The acting is not about to get lost in the maze under Crowe’s
attentive
control, as artfully precise as was silent film director Mack
Sennett’s
commands to the Keystone Cops. A series of madcap misadventures ensues
following the arrest in Ephesus, of Egeon (William Metzo), a merchant
of Syracuse who was separated during a shipwreck from his wife and
one of his infant twin sons 18 years before. Clark Carmichael is
splendid
as the increasingly perplexed Antipholus, the lost twin, who has grown
up and married Adriana, renowned for her venomous clamors. In full
throttle, as Adriana, Veronica Watt doesn’t spare us either the
madness
or the jealousy of nature. That they live next to the best little
bordello in Ephesus doesn’t help their relationship. Sue Brady gets
plenty of laughs as the French-accented (no apologies to Maurice
Chevalier
needed) lusty courtesan.
With a clarion-like voice and a glare that suggest anything but
sanctuary,
Corinne Edgerly is standout as Antipholus’ mother Emilia (Corinne
Edgerly) and long-missing wife of Aegeon who has since become an
abbess
in a neighboring priory. Antony Hagopian, who may remind you of Danny
Kaye, is a comical amalgam of perplexity and frustration as the other
twin, also named Antipholus, who has remained single up to the point
where the play begins. Both, however, are masters to identical twin
servants, played with complementary impish impudence by Kevin
Henderson
and Tony Finn. Full of airs and regal attitudes, Michael McKenzie
makes a good impression as the Duke of Ephesus who is holding Egeon
for ransom because of some silly feud between the cities. When Egeon’s
son arrives with his servant, in the same town where his brother and
servant live, they become victims of mistaken identity.

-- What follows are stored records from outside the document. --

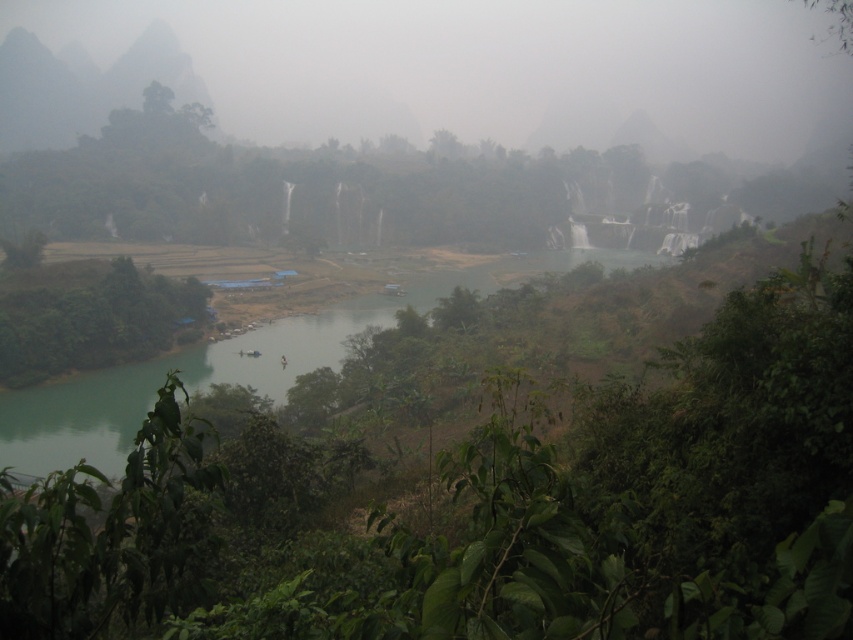 Question: Among these objects, which one is farthest from the camera?

Choices:
 (A) gray rock mountain at upper left
 (B) green leafy tree at center

Answer: (A)

Question: Can you confirm if green leafy tree at center is positioned above green leafy tree at lower left?

Choices:
 (A) no
 (B) yes

Answer: (A)

Question: Considering the relative positions of green leafy tree at lower left and gray rock mountain at upper left in the image provided, where is green leafy tree at lower left located with respect to gray rock mountain at upper left?

Choices:
 (A) right
 (B) left

Answer: (A)

Question: Which object appears farthest from the camera in this image?

Choices:
 (A) green leafy tree at center
 (B) foggy mist at upper center
 (C) green leafy tree at lower left
 (D) gray rock mountain at upper left

Answer: (B)

Question: Which is nearer to the green leafy tree at center?

Choices:
 (A) gray rock mountain at upper left
 (B) green leafy tree at lower left
 (C) foggy mist at upper center

Answer: (B)

Question: Does foggy mist at upper center appear on the left side of gray rock mountain at upper left?

Choices:
 (A) no
 (B) yes

Answer: (A)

All ends well as the amorous and available Antipholus (you know, the
one from Syracuse) finds love with Adriana’s surprisingly unruffled
sister Luciana (sweetly played by Amanda Ronconi). True enough that
this play is short on characterization but long on verse speeches.
But Crowe’s conceptual ideas are sound and they resound like polished
acts in a three ring circus.
— Simon Saltzman
Festival,
F.M. Kirby Theater, Drew University, Madison, 973-408-5600. On the
Web: www.njshakespeare.org. $18 to $41 Through July 1.